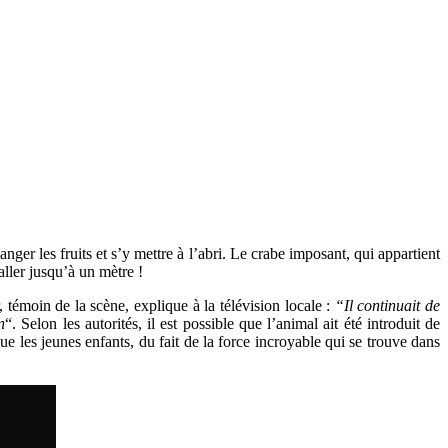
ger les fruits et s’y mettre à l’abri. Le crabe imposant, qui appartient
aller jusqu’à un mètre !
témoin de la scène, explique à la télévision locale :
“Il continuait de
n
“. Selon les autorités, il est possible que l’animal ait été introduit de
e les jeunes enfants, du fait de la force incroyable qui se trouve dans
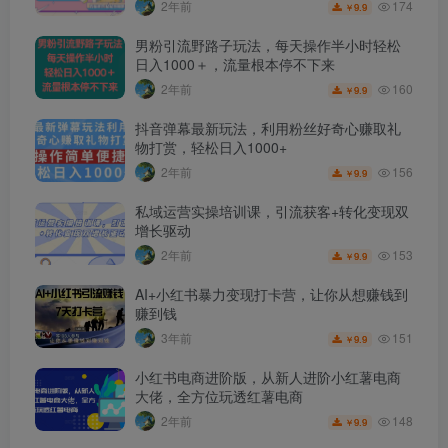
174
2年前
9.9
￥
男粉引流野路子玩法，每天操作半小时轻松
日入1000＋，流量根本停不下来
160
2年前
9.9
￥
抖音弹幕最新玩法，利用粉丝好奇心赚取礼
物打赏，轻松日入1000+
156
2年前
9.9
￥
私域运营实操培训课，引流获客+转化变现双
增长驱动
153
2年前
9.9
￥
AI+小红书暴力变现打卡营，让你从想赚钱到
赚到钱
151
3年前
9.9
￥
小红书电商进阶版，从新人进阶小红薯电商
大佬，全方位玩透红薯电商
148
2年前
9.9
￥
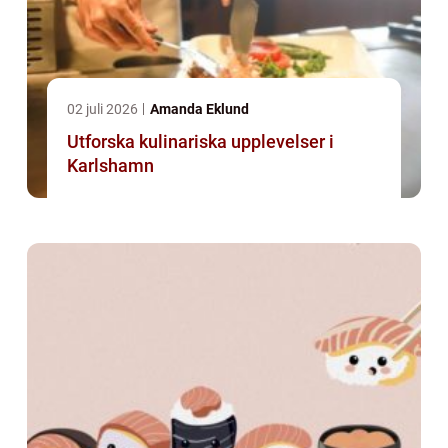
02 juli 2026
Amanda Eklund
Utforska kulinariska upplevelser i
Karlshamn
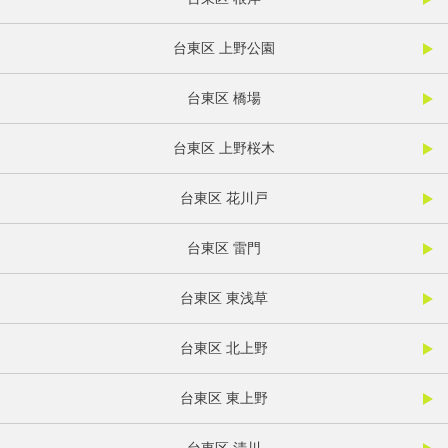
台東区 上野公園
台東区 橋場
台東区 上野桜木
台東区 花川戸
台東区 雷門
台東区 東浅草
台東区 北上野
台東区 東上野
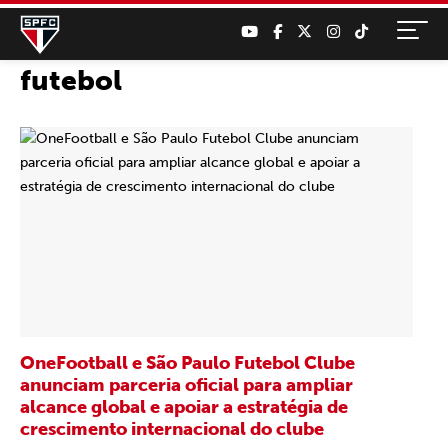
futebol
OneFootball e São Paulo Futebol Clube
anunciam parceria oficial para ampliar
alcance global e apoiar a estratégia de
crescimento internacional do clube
_ _ _ _ _
• Work required: Once you find the line that contains "aller jusqu’à un mètre !", give it again along with every later line through the end of the data, word for word, minus the pictures.

• Answer section:
aller jusqu’à un mètre !
témoin de la scène, explique à la télévision locale :
“Il continuait de
n
“. Selon les autorités, il est possible que l’animal ait été introduit de
e les jeunes enfants, du fait de la force incroyable qui se trouve dans
174
2年前
9.9
￥
男粉引流野路子玩法，每天操作半小时轻松
日入1000＋，流量根本停不下来
160
2年前
9.9
￥
抖音弹幕最新玩法，利用粉丝好奇心赚取礼
物打赏，轻松日入1000+
156
2年前
9.9
￥
私域运营实操培训课，引流获客+转化变现双
增长驱动
153
2年前
9.9
￥
AI+小红书暴力变现打卡营，让你从想赚钱到
赚到钱
151
3年前
9.9
￥
小红书电商进阶版，从新人进阶小红薯电商
大佬，全方位玩透红薯电商
148
2年前
9.9
￥
02 juli 2026
Amanda Eklund
Utforska kulinariska upplevelser i
Karlshamn
台東区 上野公園
台東区 橋場
台東区 上野桜木
台東区 花川戸
台東区 雷門
台東区 東浅草
台東区 北上野
台東区 東上野
futebol
OneFootball e São Paulo Futebol Clube
anunciam parceria oficial para ampliar
alcance global e apoiar a estratégia de
crescimento internacional do clube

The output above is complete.